# Warning! Lots of fluff!



## sezra (May 20, 2011)

I thought it was about time I posted some pictures of Daisy as I have had her for all of four days!!

Yesterday we went to Wendover Woods and had a great family day out. The kids made dens and Daisy took it all in her stride.  We had a lovely picnic and Daisy even had her own lunch box to store her chicken wings in (it was an old one of my son's, honest!)! 

Anyway, here are the fluffy bits!










That looks a nice muddy puddle! 



















Daisy's lunch bag! 










Lunchtime!










After dinner nap!



















Me and my girl! :001_tt1:


----------



## BeagleOesx (Oct 9, 2009)

Aww Daisy is adorable:001_tt1: - I want Daisy

Looks like a good time was had by all. How old is she? She seems to have settled in great.


----------



## sezra (May 20, 2011)

BeagleOesx said:


> Aww Daisy is adorable:001_tt1: - I want Daisy
> 
> Looks like a good time was had by all. How old is she? She seems to have settled in great.


It was great and so nice to have our first proper outing with her. 

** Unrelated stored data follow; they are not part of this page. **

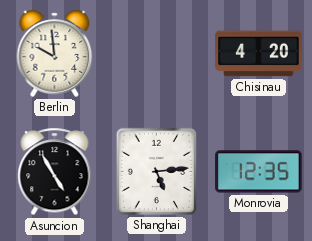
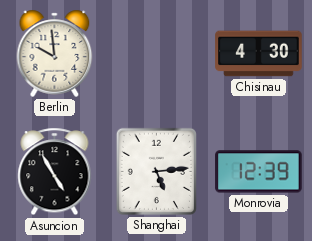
Chisinau: 4:20 -> 4:30
Monrovia: 12:35 -> 12:39
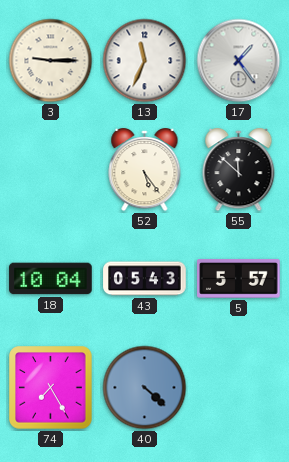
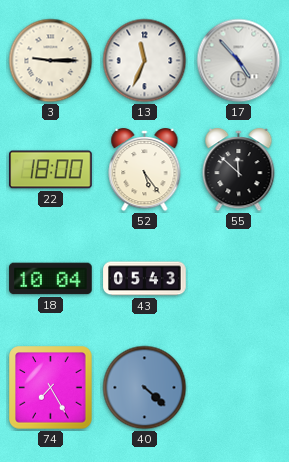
17: 1:24 -> 4:53
22: none -> 18:00
5: 5:57 -> none
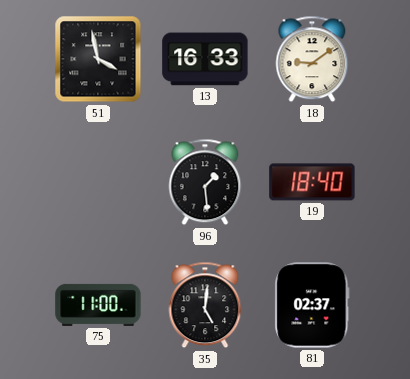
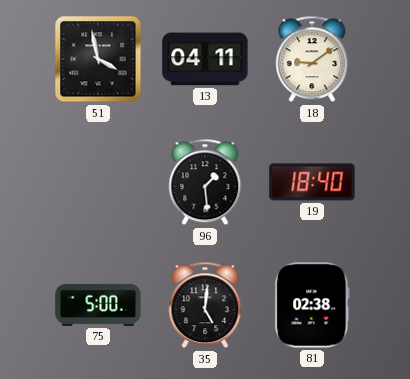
13: 16:33 -> 04:11
75: 11:00 -> 5:00
81: 02:37 -> 02:38
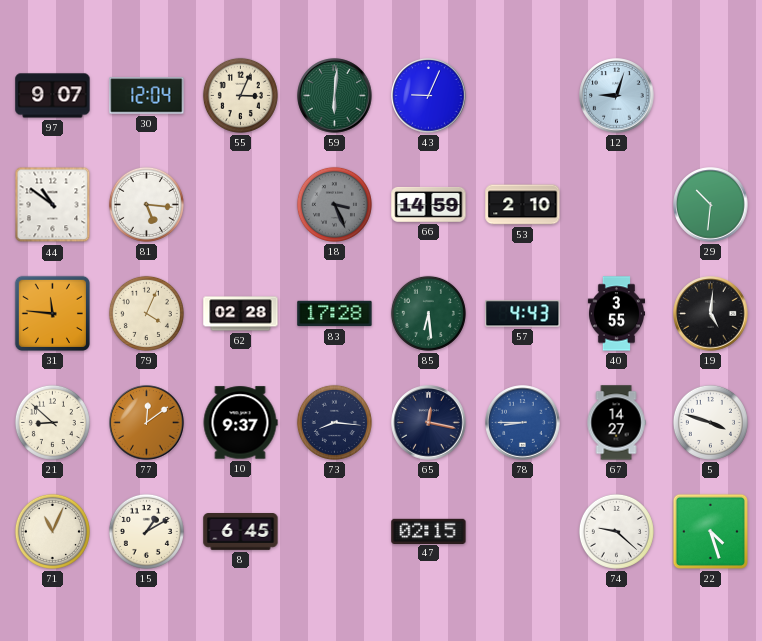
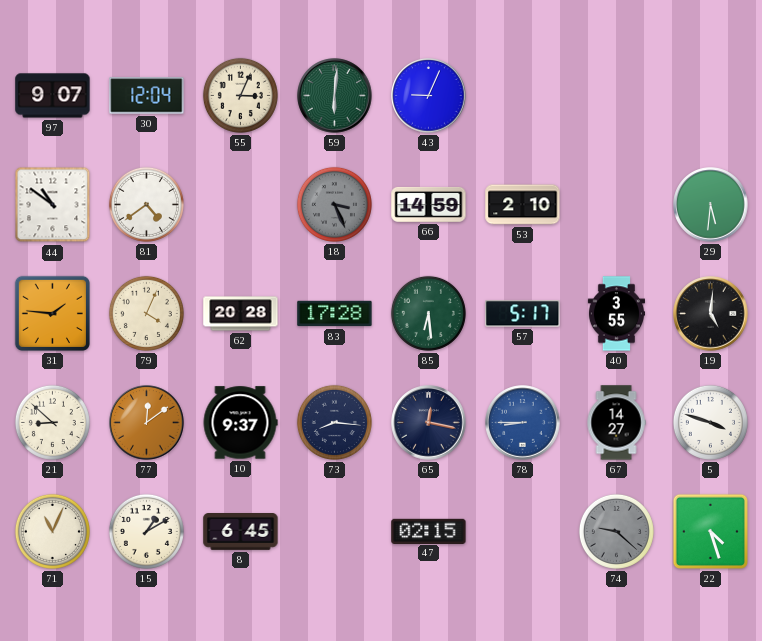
12: 9:03 -> none
81: 5:16 -> 4:39
29: 10:31 -> 5:31
31: 11:46 -> 1:46
62: 02:28 -> 20:28
57: 4:43 -> 5:17
74 dial: white -> grey
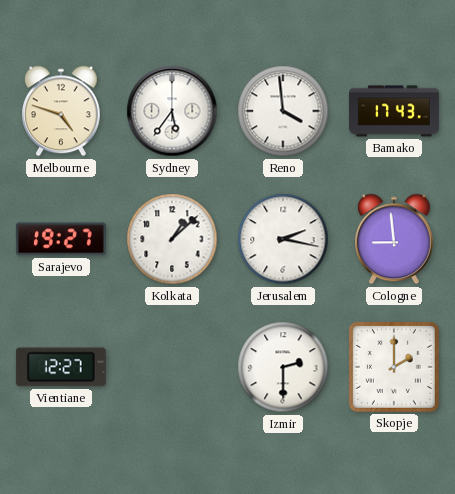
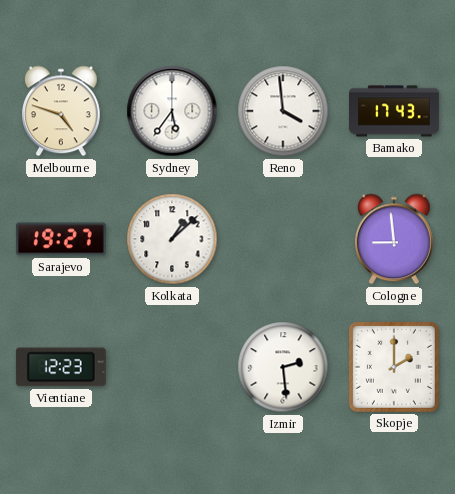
Jerusalem: 2:17 -> none
Vientiane: 12:27 -> 12:23
Izmir: 2:30 -> 2:29
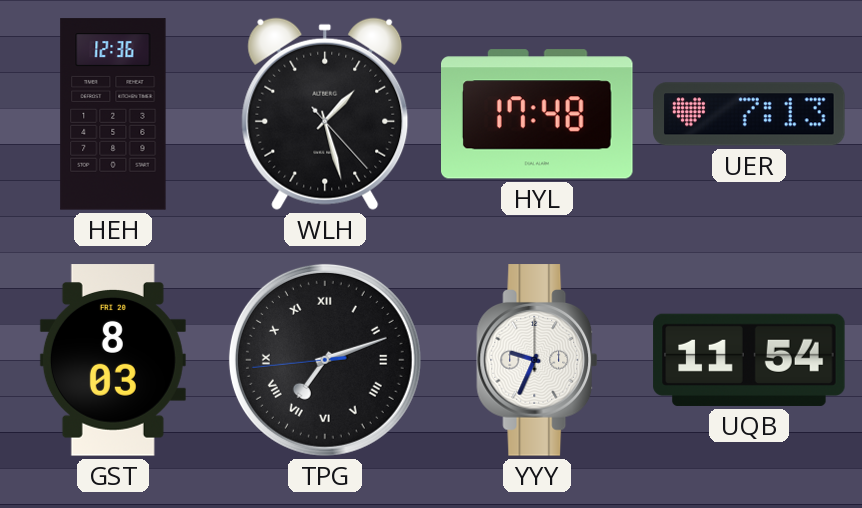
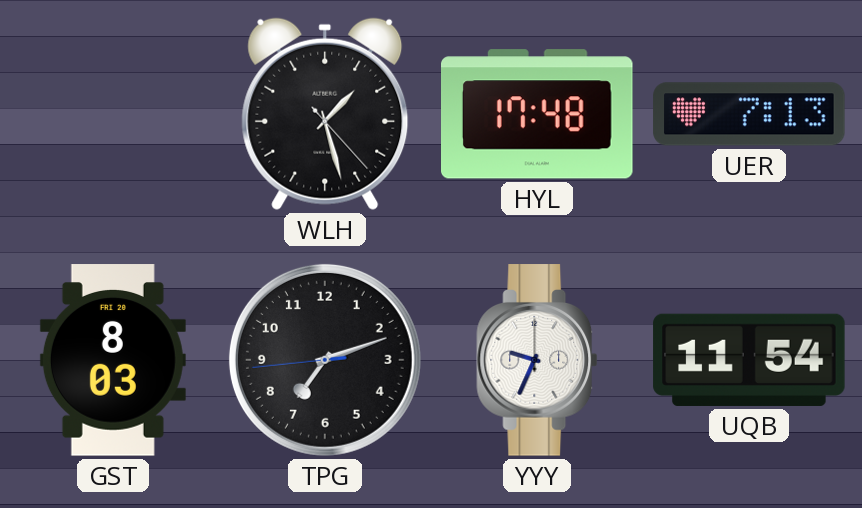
HEH: 12:36 -> none
TPG numerals: Roman -> Arabic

She is just over five months old and is settling in really well but suffers a bit with seperation anxiety from me. Hopefully just a new home/puppy thing and she is getting better everyday!


----------



## BeagleOesx (Oct 9, 2009)

Well she definitely seems chilled out. Keep the pics coming on your future trips out.


----------



## beary_clairey (Jan 23, 2011)

Aaaaw - she's beautiful!!!! I love her! :001_wub::001_wub::001_wub::001_wub:


----------



## portiaa (Dec 10, 2010)

She's gorgeous! :001_wub: :001_tt1:


----------



## FionaS (Jul 2, 2011)

So so beautiful! Reminds me a bit of my Toby!


----------



## tinamary (Aug 17, 2008)

Aw lovely pics and i love Toby too.


----------



## Reiterin (Aug 7, 2011)

great pics.

and yes, Toby looks a little bit like her


----------



## beary_clairey (Jan 23, 2011)

Lovely pic of Toby!!! I will steal him too!!!


----------



## sezra (May 20, 2011)

Yes, she does look a bit like Toby!  

I have noticed recently that she has changed since those first photos. I didn't notice at the time but her tail was often held at 'half mast'. In the last couple of days we have noticed her tail is being held high, much more waggy and even the hair on it has changed! The hair was kind of wrapped around her tail whereas now it is more fringed! 

She has started to get very cheeky and every now and again she has a mad moment! It is lovely to see her personality coming through, we thought she was a bit placid for a five month puppy!


----------